_Problem to solve_. Each line of the material below that holds the word "dans" needs to be copied.

_Dataset records_.
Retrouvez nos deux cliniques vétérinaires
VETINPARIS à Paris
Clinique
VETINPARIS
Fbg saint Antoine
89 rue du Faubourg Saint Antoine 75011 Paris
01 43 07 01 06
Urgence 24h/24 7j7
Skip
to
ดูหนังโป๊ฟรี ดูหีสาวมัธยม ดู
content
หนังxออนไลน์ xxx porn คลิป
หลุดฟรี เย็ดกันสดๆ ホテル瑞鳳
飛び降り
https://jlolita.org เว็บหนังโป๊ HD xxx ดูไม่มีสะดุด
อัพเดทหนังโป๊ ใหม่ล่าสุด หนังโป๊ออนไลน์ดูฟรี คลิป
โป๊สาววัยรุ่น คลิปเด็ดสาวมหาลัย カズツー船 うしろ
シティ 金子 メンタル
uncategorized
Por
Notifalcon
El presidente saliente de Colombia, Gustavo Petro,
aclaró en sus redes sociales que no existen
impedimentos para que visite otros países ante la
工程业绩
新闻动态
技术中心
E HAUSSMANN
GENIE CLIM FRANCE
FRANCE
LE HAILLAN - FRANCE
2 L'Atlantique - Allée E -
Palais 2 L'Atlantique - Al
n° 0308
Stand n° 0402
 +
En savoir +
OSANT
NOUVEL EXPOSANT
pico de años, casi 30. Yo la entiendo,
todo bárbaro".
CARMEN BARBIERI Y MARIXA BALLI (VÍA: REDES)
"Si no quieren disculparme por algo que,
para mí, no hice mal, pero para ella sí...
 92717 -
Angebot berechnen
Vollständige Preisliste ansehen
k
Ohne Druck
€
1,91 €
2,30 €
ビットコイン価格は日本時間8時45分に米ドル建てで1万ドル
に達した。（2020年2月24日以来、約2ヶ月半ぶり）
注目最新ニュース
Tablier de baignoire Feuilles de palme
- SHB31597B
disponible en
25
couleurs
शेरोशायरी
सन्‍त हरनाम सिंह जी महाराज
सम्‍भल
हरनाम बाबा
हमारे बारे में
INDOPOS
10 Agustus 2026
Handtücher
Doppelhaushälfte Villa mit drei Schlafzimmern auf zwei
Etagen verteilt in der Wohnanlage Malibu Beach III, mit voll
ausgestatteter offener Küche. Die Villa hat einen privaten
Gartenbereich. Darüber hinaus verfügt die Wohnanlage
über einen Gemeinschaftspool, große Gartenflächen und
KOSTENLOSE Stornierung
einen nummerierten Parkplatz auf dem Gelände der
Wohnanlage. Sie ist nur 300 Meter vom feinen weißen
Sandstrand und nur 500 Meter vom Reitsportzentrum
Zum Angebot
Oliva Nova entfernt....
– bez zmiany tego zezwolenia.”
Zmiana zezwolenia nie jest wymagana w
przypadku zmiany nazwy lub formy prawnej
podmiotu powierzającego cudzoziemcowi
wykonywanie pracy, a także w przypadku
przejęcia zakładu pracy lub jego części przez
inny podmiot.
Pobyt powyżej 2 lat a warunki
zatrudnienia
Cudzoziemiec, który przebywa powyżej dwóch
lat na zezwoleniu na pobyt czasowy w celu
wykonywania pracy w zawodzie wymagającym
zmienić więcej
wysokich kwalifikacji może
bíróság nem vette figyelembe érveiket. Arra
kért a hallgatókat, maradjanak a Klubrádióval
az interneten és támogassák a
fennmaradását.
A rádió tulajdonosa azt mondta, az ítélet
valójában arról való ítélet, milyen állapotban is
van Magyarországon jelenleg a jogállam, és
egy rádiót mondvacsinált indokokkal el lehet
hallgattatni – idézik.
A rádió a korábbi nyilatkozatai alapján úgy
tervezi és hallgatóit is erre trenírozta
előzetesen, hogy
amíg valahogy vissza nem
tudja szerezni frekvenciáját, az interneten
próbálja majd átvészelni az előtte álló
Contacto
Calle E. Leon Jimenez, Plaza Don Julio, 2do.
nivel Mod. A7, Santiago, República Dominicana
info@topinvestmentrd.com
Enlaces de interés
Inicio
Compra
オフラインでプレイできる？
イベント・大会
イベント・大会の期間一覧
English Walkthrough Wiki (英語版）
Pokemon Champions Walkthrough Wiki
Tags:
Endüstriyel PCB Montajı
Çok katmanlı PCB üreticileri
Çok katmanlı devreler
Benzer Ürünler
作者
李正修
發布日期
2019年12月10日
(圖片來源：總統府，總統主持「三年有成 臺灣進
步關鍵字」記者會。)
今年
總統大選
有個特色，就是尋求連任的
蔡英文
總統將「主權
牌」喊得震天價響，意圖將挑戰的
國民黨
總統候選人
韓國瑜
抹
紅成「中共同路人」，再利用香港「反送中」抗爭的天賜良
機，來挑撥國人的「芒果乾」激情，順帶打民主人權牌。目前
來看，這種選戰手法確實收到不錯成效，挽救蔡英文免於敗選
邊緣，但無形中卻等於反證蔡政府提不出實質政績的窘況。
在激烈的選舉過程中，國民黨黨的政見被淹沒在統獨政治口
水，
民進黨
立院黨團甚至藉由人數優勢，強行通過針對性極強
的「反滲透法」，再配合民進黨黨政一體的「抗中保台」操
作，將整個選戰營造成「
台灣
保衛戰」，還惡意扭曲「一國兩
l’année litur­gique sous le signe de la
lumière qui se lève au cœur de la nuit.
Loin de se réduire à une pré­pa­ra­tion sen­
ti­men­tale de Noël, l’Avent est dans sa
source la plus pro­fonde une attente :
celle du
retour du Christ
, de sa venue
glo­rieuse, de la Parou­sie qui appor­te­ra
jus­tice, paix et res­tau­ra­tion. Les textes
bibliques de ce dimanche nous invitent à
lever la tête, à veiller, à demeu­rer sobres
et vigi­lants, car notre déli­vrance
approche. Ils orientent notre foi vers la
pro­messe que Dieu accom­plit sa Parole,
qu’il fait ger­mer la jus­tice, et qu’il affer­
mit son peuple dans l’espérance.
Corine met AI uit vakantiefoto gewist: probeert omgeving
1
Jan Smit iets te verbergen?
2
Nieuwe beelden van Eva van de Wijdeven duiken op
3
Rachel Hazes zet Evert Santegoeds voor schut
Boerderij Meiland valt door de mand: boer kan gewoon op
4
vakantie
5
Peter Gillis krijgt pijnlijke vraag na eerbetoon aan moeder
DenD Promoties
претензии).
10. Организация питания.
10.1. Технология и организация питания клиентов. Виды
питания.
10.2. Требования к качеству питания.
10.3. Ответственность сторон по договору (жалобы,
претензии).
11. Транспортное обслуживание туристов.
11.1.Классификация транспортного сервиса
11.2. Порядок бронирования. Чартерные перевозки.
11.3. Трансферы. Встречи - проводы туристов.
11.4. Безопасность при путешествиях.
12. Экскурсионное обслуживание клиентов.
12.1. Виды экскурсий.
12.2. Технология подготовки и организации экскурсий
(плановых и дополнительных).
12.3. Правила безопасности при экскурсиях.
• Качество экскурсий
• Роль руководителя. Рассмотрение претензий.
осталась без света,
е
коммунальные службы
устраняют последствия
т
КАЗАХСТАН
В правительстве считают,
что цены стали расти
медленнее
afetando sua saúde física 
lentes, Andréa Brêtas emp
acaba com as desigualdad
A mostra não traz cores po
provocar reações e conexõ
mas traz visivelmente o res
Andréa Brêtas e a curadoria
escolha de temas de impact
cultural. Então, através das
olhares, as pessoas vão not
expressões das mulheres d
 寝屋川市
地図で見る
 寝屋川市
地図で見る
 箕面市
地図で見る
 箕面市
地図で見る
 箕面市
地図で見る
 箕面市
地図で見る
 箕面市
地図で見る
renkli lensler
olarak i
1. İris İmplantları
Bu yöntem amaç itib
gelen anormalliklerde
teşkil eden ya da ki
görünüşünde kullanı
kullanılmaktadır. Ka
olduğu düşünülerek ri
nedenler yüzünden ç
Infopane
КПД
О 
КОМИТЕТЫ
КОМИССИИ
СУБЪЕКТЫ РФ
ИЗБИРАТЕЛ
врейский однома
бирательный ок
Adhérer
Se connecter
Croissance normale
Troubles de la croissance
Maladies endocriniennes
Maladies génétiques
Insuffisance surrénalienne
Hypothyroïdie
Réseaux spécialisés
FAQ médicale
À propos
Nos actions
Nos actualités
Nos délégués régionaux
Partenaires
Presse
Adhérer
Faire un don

_Task result_.
ti­men­tale de Noël, l’Avent est dans sa
mit son peuple dans l’espérance.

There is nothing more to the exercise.